According to the GLSL spec version 1.2, ints can be cast to floats automatically. Ati has always held back on casting, nvidia being far more forgiving. However recently ATi made some advances in their compiler and now it works - almost. People programming small shaders, should be very careful in one particular case: functions.
Since the July driver update from ATi, the following are now all valid on Ati (verified with x1900, no version of shaders declared):
float a=1;
vec3 a=vec3(1);
float a=1/128;
a=max(a,0); //warning:invalid on NVIDIA..do not use
a=pow(a,8); //warning:invalid on NVIDIA..do not use
if(a>0)...
Previous Ati drivers required (in most cases above) to use a "." in the number eg:
a=max(a,0.);
if(a>0.)...
However, even on ATi, one exception still remains: user defined functions.
float f(float x) {return x+1;} //valid
f(1); // INVALID
f(1.); // valid
Also:
float f(float x) {return 0;} //INVALID
float f(float x) {return 0.;} //valid
So, essentially, values passed to and back from a user defined function must still be explicitly typed.
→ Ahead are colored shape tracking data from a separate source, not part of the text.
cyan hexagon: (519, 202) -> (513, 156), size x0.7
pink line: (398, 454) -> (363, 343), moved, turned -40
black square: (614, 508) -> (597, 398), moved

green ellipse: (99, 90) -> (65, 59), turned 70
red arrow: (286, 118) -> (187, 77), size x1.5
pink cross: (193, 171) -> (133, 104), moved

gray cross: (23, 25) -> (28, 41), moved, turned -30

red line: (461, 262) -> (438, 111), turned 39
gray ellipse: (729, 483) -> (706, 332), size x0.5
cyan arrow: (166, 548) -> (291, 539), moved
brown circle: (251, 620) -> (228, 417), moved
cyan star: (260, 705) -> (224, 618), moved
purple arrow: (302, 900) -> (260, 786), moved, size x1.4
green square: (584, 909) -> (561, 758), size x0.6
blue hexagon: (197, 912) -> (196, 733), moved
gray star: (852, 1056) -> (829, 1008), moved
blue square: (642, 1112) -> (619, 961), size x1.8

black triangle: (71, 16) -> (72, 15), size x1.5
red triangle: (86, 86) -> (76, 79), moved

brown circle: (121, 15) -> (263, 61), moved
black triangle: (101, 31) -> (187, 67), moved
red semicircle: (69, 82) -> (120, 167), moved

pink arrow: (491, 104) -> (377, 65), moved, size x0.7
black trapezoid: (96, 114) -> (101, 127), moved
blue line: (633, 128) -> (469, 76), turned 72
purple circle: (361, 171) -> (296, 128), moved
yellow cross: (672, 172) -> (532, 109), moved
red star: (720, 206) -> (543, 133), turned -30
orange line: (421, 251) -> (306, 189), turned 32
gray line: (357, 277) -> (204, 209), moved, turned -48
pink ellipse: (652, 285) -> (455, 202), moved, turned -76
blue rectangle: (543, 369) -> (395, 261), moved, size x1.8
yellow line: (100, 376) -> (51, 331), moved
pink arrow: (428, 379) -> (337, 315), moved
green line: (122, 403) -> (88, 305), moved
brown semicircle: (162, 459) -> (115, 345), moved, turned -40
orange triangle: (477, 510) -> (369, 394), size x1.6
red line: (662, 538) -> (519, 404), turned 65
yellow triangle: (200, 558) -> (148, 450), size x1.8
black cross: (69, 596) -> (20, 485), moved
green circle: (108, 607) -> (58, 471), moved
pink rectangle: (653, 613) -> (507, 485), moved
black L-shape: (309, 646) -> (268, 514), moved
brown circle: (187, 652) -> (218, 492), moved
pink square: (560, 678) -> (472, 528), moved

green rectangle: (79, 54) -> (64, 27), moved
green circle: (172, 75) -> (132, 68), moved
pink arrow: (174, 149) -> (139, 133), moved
This is the only exception I have found so far on ATI. Intrinsic functions operate by implicitly casting (eg max). However on Nvidia, intrinsic functions must also be strongly typed. So the only safe way forward as of today is to make sure that all parameters into and out of *any* function are strongly typed (use the "." form) and do not rely on implicit casting.
The GLSL spec says that functions may be overloaded just by changing the types input. Therefore, the cards are trying to show the correct behaviour. The only hiccup is that ATI have decided that intrinsic functions are known and the user has not provided an overloaded version themselves so the implicit cast will go ahead. This seems to be an open (but known) issue in the spec.